● **TRY IT**
Using the listing, copy each whole line that features "Italia".

● **DATA PROVIDED**
※
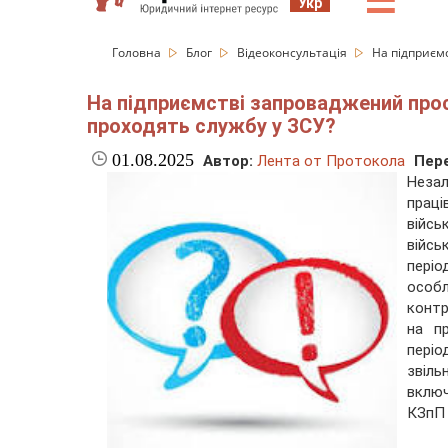
☰
Укр
Головна
Блог
Відеоконсультація
На підприємс
На підприємстві запроваджений прост
проходять службу у ЗСУ?
01.08.2025
Автор:
Лента от Протокола
Пере
Неза
прац
війс
війсь
періо
особ
контр
на п
періо
звіль
включ
КЗпП 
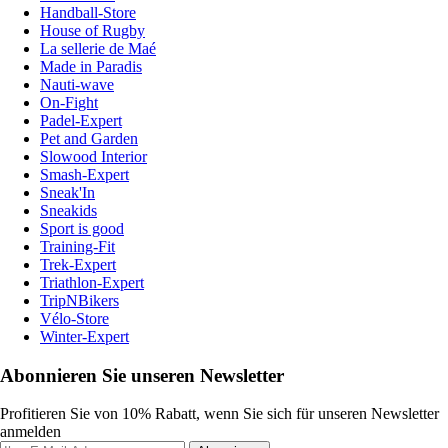
Handball-Store
House of Rugby
La sellerie de Maé
Made in Paradis
Nauti-wave
On-Fight
Padel-Expert
Pet and Garden
Slowood Interior
Smash-Expert
Sneak'In
Sneakids
Sport is good
Training-Fit
Trek-Expert
Triathlon-Expert
TripNBikers
Vélo-Store
Winter-Expert
Abonnieren Sie unseren Newsletter
Profitieren Sie von 10% Rabatt, wenn Sie sich für unseren Newsletter
anmelden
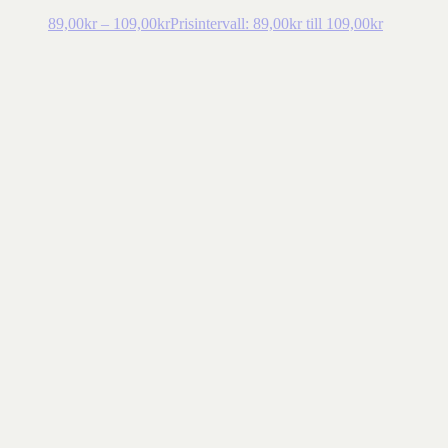
89,00
kr
–
109,00
kr
Prisintervall: 89,00kr till 109,00kr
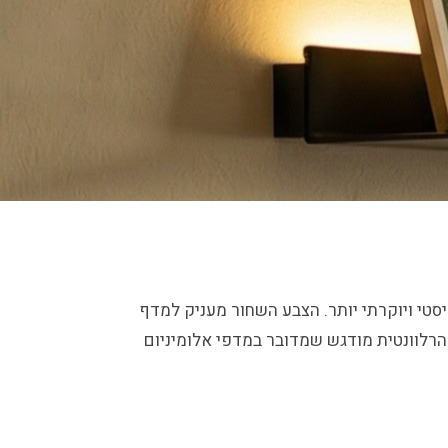
טי ויוקרתי יותר. הצבע השחור מעניק למדף
 הרלוונטית מודגש שמדובר במדפי אלומיניום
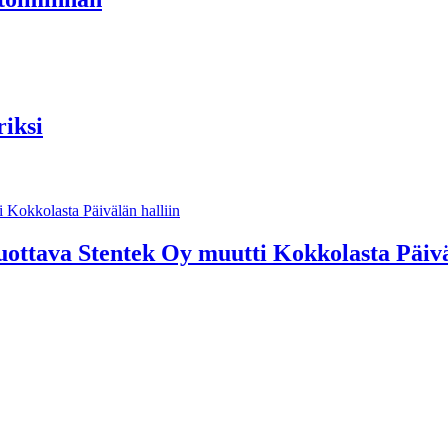
riksi
e tuottava Stentek Oy muutti Kokkolasta Päivä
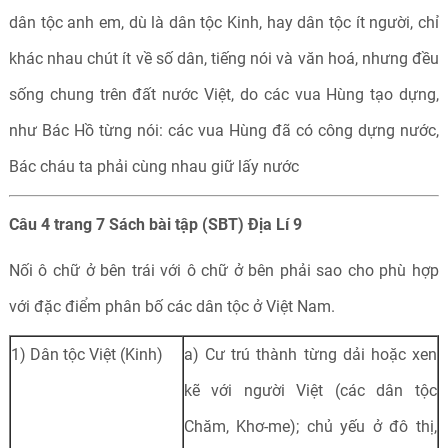
dân tộc anh em, dù là dân tộc Kinh, hay dân tộc ít người, chỉ
khác nhau chút ít về số dân, tiếng nói và văn hoá, nhưng đều
sống chung trên đất nước Việt, do các vua Hùng tạo dựng,
như Bác Hồ từng nói: các vua Hùng đã có công dựng nước,
Bác cháu ta phải cùng nhau giữ lấy nước
Câu 4 trang 7 Sách bài tập (SBT) Địa Lí 9
Nối ô chữ ở bên trái với ô chữ ở bên phải sao cho phù hợp
với đặc điểm phân bố các dân tộc ở Việt Nam.
1) Dân tộc Việt (Kinh)
a) Cư trú thành từng dải hoặc xen
kẽ với người Việt (các dân tộc
Chăm, Khơ-me); chủ yếu ở đô thị,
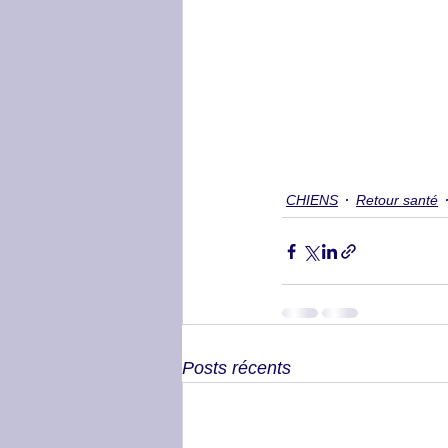
CHIENS
Retour santé
Posts récents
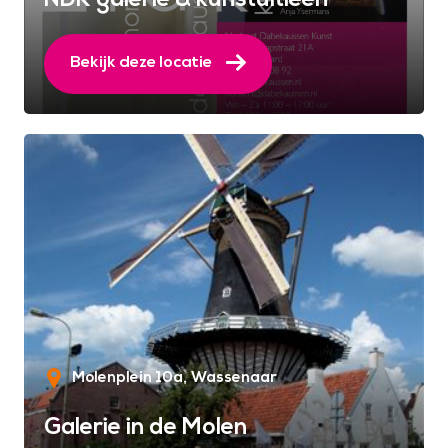
Bekijk deze locatie
Molenplein 10a
Wassenaar
Galerie in de Molen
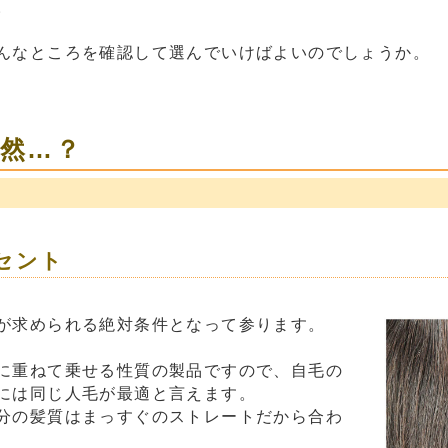
。
んなところを確認して選んでいけばよいのでしょうか。
然…？
セント
が求められる絶対条件となって参ります。
に重ねて乗せる性質の製品ですので、自毛の
には同じ人毛が最適と言えます。
分の髪質はまっすぐのストレートだから合わ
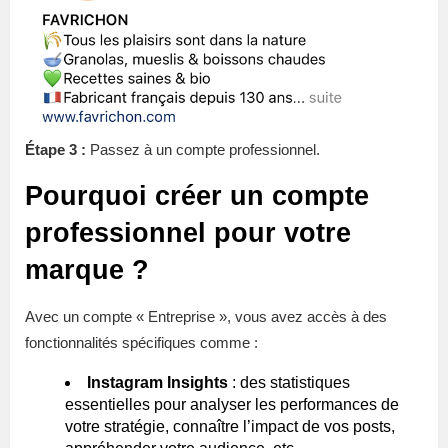
Étape 3 :
Passez à un compte professionnel.
Pourquoi créer un compte
professionnel pour votre
marque ?
Avec un compte « Entreprise », vous avez accès à des
fonctionnalités spécifiques comme :
Instagram Insights
: des statistiques
essentielles pour analyser les performances de
votre stratégie, connaître l’impact de vos posts,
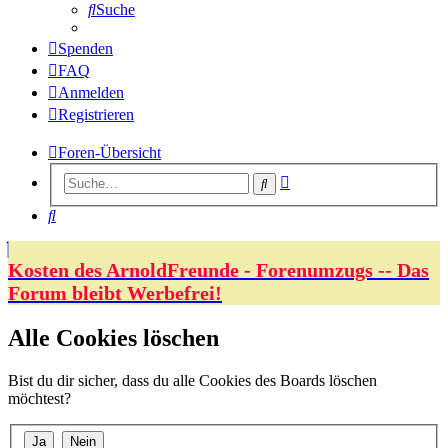
Suche
Spenden
FAQ
Anmelden
Registrieren
Foren-Übersicht
Erweiterte
Suche
Suche
Suche
Kosten des ArnoldFreunde - Forenumzugs -- Das
Forum bleibt Werbefrei!
Alle Cookies löschen
Bist du dir sicher, dass du alle Cookies des Boards löschen
möchtest?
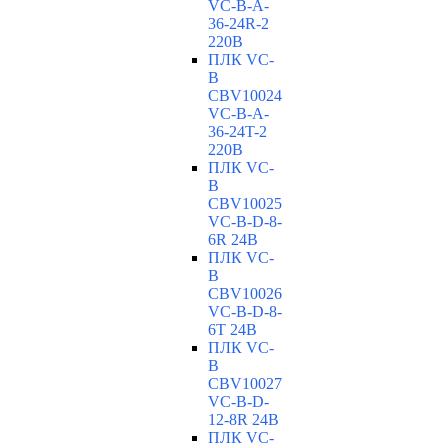
VC-В-A-
36-24R-2
220В
ПЛК VC-
B
CBV10024
VC-В-A-
36-24T-2
220В
ПЛК VC-
B
CBV10025
VC-В-D-8-
6R 24В
ПЛК VC-
B
CBV10026
VC-В-D-8-
6T 24В
ПЛК VC-
B
CBV10027
VC-В-D-
12-8R 24В
ПЛК VC-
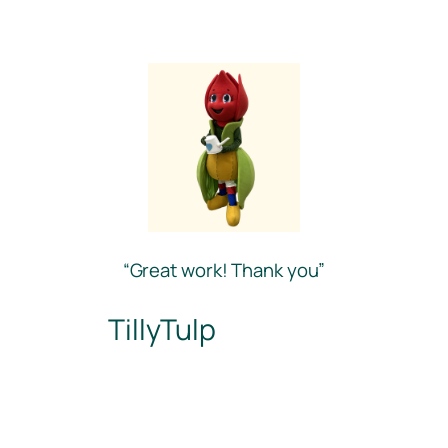
“Great work! Thank you”
TillyTulp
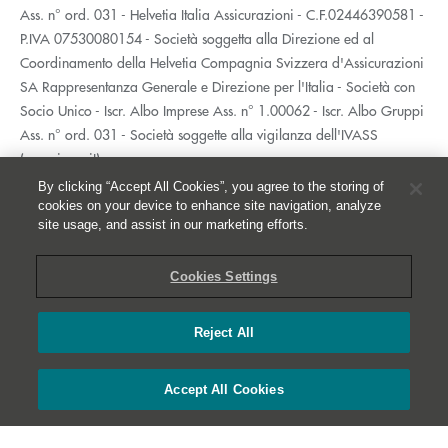
Ass. n° ord. 031 - Helvetia Italia Assicurazioni - C.F.02446390581 -
P.IVA 07530080154 - Società soggetta alla Direzione ed al
Coordinamento della Helvetia Compagnia Svizzera d'Assicurazioni
SA Rappresentanza Generale e Direzione per l'Italia - Società con
Socio Unico - Iscr. Albo Imprese Ass. n° 1.00062 - Iscr. Albo Gruppi
Ass. n° ord. 031 - Società soggette alla vigilanza dell'IVASS
(www.ivass.it)
Via Cassinis, 21
By clicking “Accept All Cookies”, you agree to the storing of
20139 Milano
cookies on your device to enhance site navigation, analyze
site usage, and assist in our marketing efforts.
02 5351.1
Accessibilità
Cookies Settings
Privacy
Whistleblowing
Reject All
Cookies
Accept All Cookies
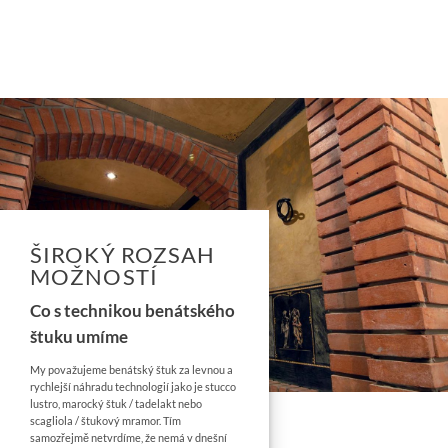
ŠIROKÝ ROZSAH
MOŽNOSTÍ
Co s technikou benátského
štuku umíme
My považujeme benátský štuk za levnou a
rychlejší náhradu technologií jako je stucco
lustro, marocký štuk / tadelakt nebo
scagliola / štukový mramor. Tím
samozřejmě netvrdíme, že nemá v dnešní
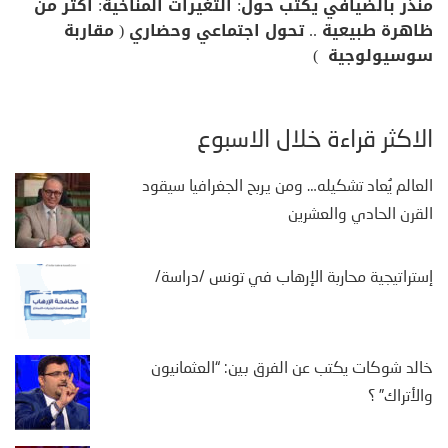
منذر بالضيافي يكتب حول: التغيرات المناخية: اكثر من
ظاهرة طبيعية .. تحول اجتماعي وحضاري ( مقاربة
سوسيولوجية )
الأكثر قراءة خلال الأسبوع
العالم يُعاد تشكيله… ومن يربح الجغرافيا سيقود
القرن الحادي والعشرين
إستراتيجية محاربة الإرهاب في تونس /دراسة/
خالد شوكات يكتب عن الفرق بين: “العثمانيون
والأتراك” ؟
※
● **EXPECTED ANSWER**
Ass. n° ord. 031 - Helvetia Italia Assicurazioni - C.F.02446390581 -
SA Rappresentanza Generale e Direzione per l'Italia - Società con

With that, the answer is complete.